わたしはしばらく動けないでいたのですが、はっと我に返って自室に戻ったのでした。あれは一体、何だったのでしょうか……? 男性に抱きしめられる経験なんて初めてで、わたしにとっては大事件だったのですが!
「やあ、おはようディオ」
「おはようございます、ディオさま」
再び頭を下げて、挨拶をします。
「ナマエ」
名前を呼ばれて頭を上げれば、ディオさまがきれいな笑顔を浮かべて人差し指を立てて口元に持っていくと、ウインクをなさいました。すなわちそれは、わたしたちの間に交わされた秘密の確認であることに気づきました。

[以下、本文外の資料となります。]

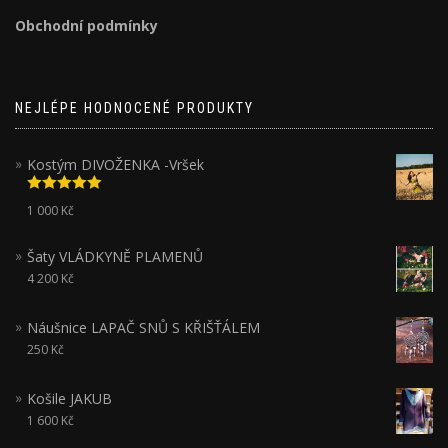
Obchodní podmínky
NEJLÉPE HODNOCENÉ PRODUKTY
Kostým DIVOŽENKA -Vršek
Hodnocení
1 000
Kč
5.00
z 5
Šaty VLÁDKYNĚ PLAMENŮ
4 200
Kč
Náušnice LAPAČ SNŮ S KŘIŠŤÁLEM
250
Kč
Košile JAKUB
1 600
Kč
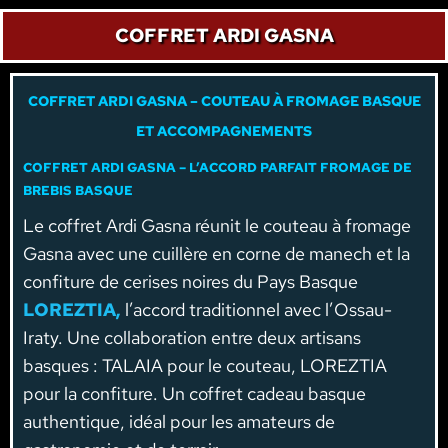
COFFRET ARDI GASNA
COFFRET ARDI GASNA – COUTEAU À FROMAGE BASQUE
ET ACCOMPAGNEMENTS
COFFRET ARDI GASNA – L’ACCORD PARFAIT FROMAGE DE
BREBIS BASQUE
Le coffret Ardi Gasna réunit le couteau à fromage
Gasna avec une cuillère en corne de manech et la
confiture de cerises noires du Pays Basque
LOREZTIA,
l’accord traditionnel avec l’Ossau-
Iraty. Une collaboration entre deux artisans
basques : TALAIA pour le couteau, LOREZTIA
pour la confiture. Un coffret cadeau basque
authentique, idéal pour les amateurs de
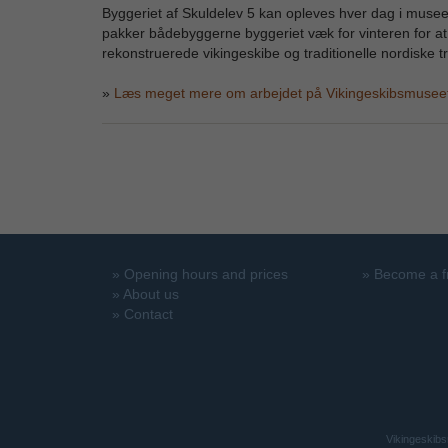
Byggeriet af Skuldelev 5 kan opleves hver dag i museets
pakker bådebyggerne byggeriet væk for vinteren for at 
rekonstruerede vikingeskibe og traditionelle nordiske 
»
Læs meget mere om arbejdet på Vikingeskibsmuseet
»
Opening hours and prices
»
Become a f
»
About us
»
Contact
Vikingeskibs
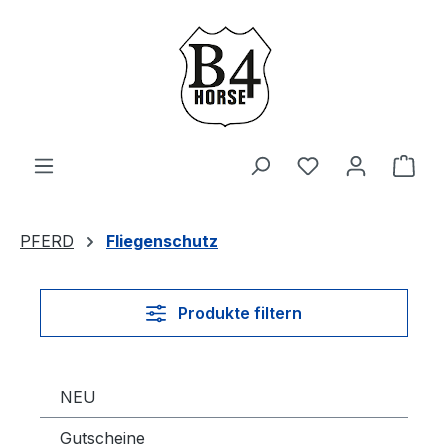
Zum Hauptinhalt springen
Du hast 0 Produ
Ware
PFERD
Fliegenschutz
Produkte filtern
NEU
Gutscheine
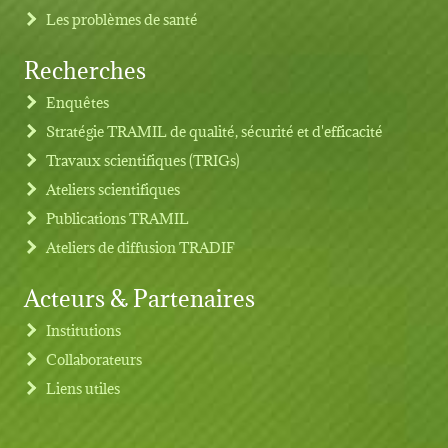
Les problèmes de santé
Recherches
Footer menu
Enquêtes
Stratégie TRAMIL de qualité, sécurité et d'efficacité
Travaux scientifiques (TRIGs)
Ateliers scientifiques
Publications TRAMIL
Ateliers de diffusion TRADIF
Acteurs & Partenaires
Institutions
Collaborateurs
Liens utiles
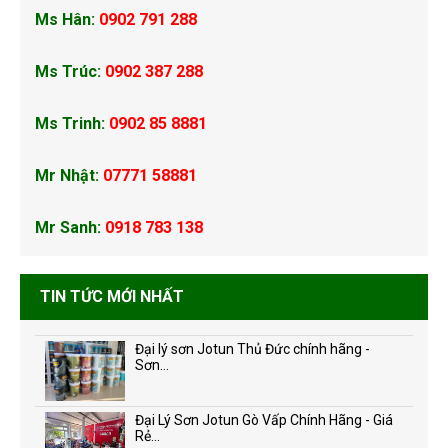
Ms Hân:
0902 791 288
Ms Trúc:
0902 387 288
Ms Trinh:
0902 85 8881
Mr Nhật:
07771 58881
Mr Sanh:
0918 783 138
TIN TỨC MỚI NHẤT
Đại lý sơn Jotun Thủ Đức chính hãng -
Sơn...
Đại Lý Sơn Jotun Gò Vấp Chính Hãng - Giá
Rẻ...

わたしがジョナサンさまを好きなことは、自分の胸の中にあるからね、といった具合の。
わたしは笑顔を浮かべると、ひとしきり頷きました。
「? どうかしたのかい??」
「いっいえ、なんでもないんです!」
わたしは慌てて手を横に振ります。不思議そうな顔でわたしを見るジョナサンさんの隣で、ディオさまがくすっと笑いました。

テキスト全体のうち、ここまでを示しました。